Bennett’s Village and the city are seeking input from the community as they move forward with the project. Gensic said Parks and Recreation staff will analyze the input and work with city management staff as well as Bennett’s Village. The plans and input may eventually be presented to City Council.

“We have monthly conversations with the city now, with Parks and Rec, to talk about sort of next steps. Now it is a matter of making final decisions about what we think we want and then running it to the [Americans with Disabilities Act] coordinator in the city and getting feedback from them,” McClurken said.

McClurken has been working with parents and families of children with a variety of disabilities, as well as special education teachers in Albemarle County Public Schools to get ideas so that the playground will serve a wider population.

The nonprofit hired an architectural firm, Mahan Rykiel, which designed a plan for the playground that has won multiple awards.

“We chose them in part because the lead architect has a daughter who’s on the [autism] spectrum and so it was a research interest of hers. She has education and training, but also has very personal experience with her own family. We’ve tried to let personal experiences drive that design,” McClurken said.

The playground is designed as accessible to wheelchairs and those with mobility issues. It is also designed for children with other issues such as autism. There are hiding pods for children who may want to step away and be alone if they are overstimulated.

The design also includes “donut” swings, which a child can lay on, and a cableway, similar to a zip line, that would be accessible to children in wheelchairs.

The first part of the project will be a treehouse, which Bennett’s Village hopes to complete in 2023. The next parts of the playground will be built in phases as funding comes in. Community input is vital and will help determine which parts of the playground are built first, McClurken said.

Funding, however, is a major barrier. McClurken said the project will cost an estimated $5 million while Bennett’s Village has raised a little over $170,000.

While the group primarily plans to gather through grants and fundraisers, there are plans to at some point request funding through the city’s Capital Improvement Program and seek a possible financial commitment from Albemarle County.

The nonprofit has also been in touch with state representatives.

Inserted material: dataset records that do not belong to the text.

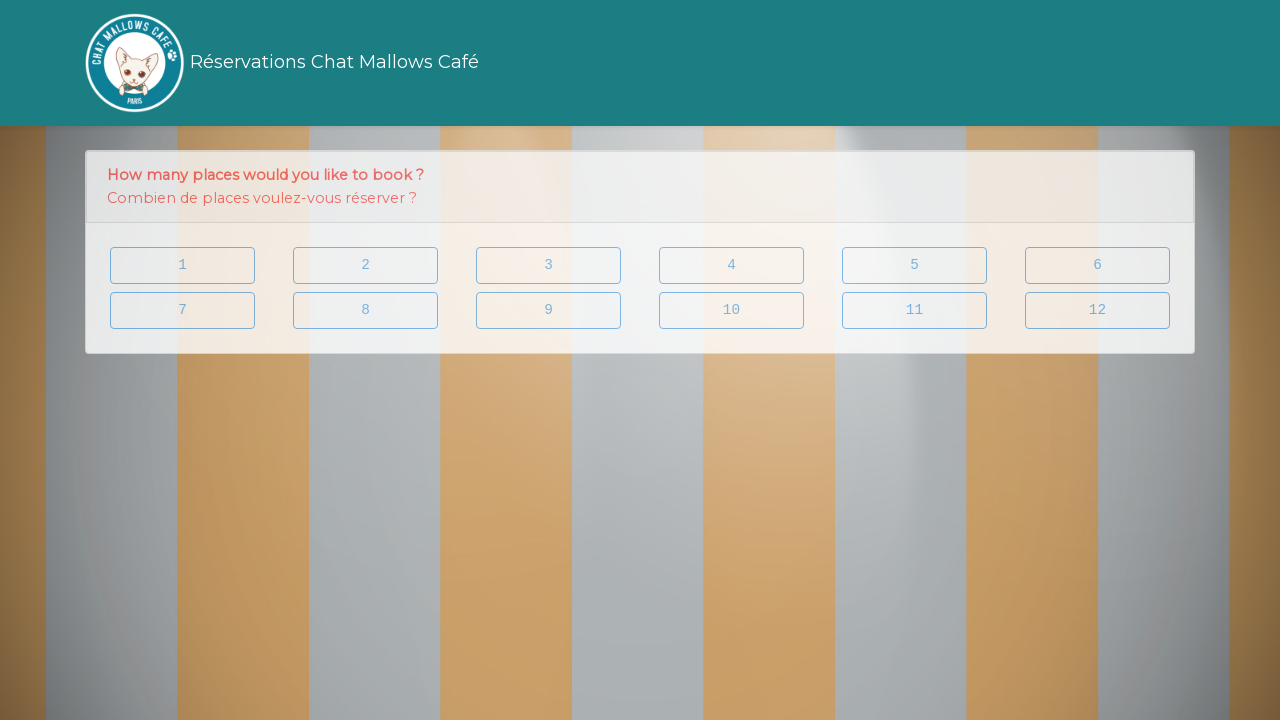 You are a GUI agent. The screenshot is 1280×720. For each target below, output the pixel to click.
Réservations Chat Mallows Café (282, 63)
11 (914, 310)
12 (1097, 310)
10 (731, 310) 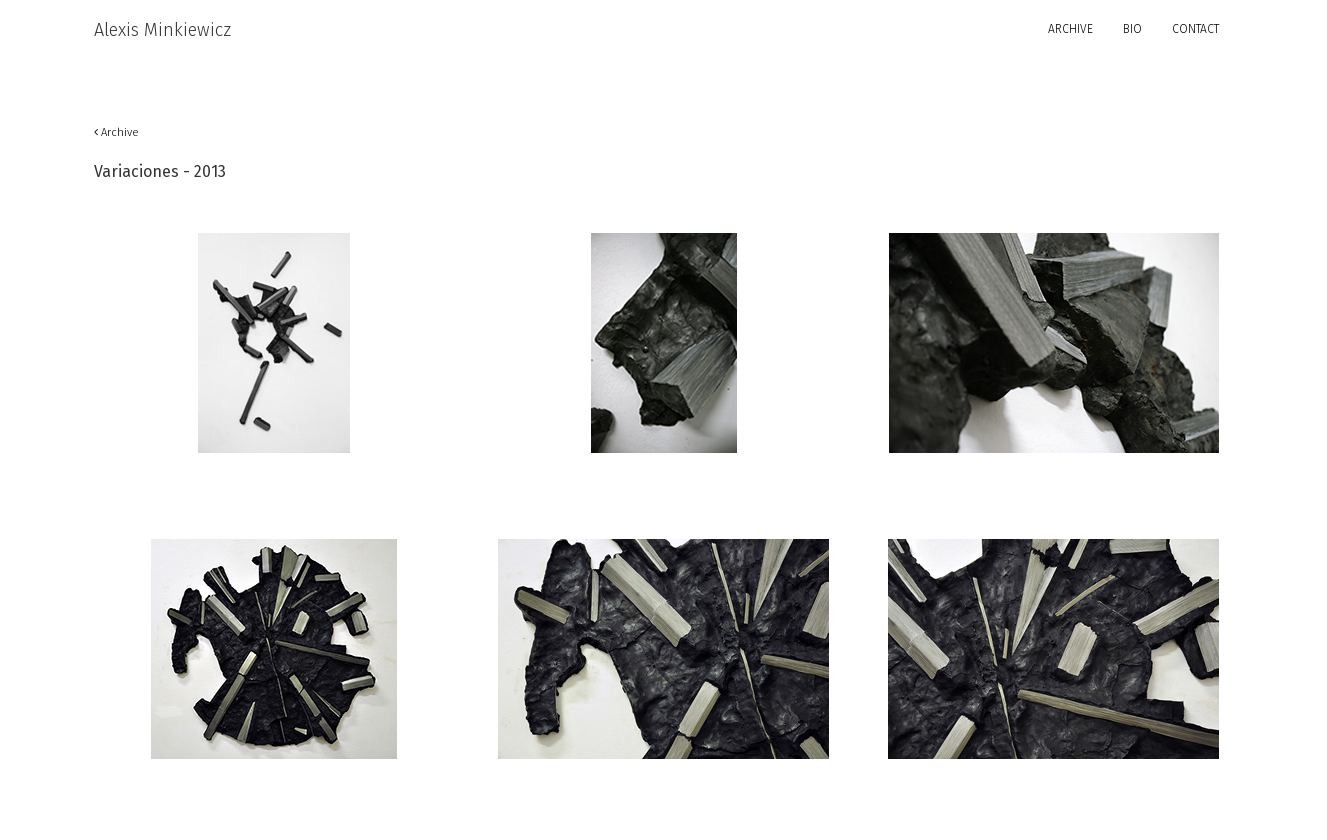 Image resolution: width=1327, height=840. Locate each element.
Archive (116, 132)
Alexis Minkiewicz (162, 30)
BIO (1132, 29)
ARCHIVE (1070, 29)
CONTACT (1195, 29) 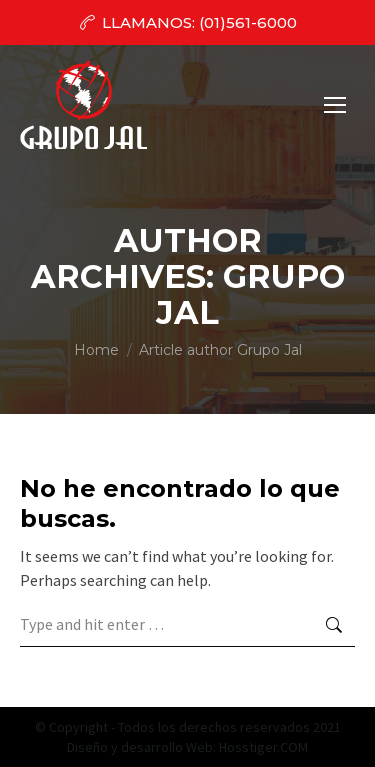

“This is going to be a community project, so we are open to all possible funding sources,” McClurken said. “There is a process. It takes time. It takes years, but we are looking at all avenues,”

Donations can be made at Suggestions for the project can be sent to Individuals and families of individuals with disabilities are encouraged to reach out to to take a bigger part in the project.

“I can tell my story and I will continue to tell my story about Bennett, but it’s not about Bennett anymore,” McClurken said. “I do this work in honor of my son and in memory of my son, but it’s really about creating safe and inclusive spaces for my friends and neighbors.”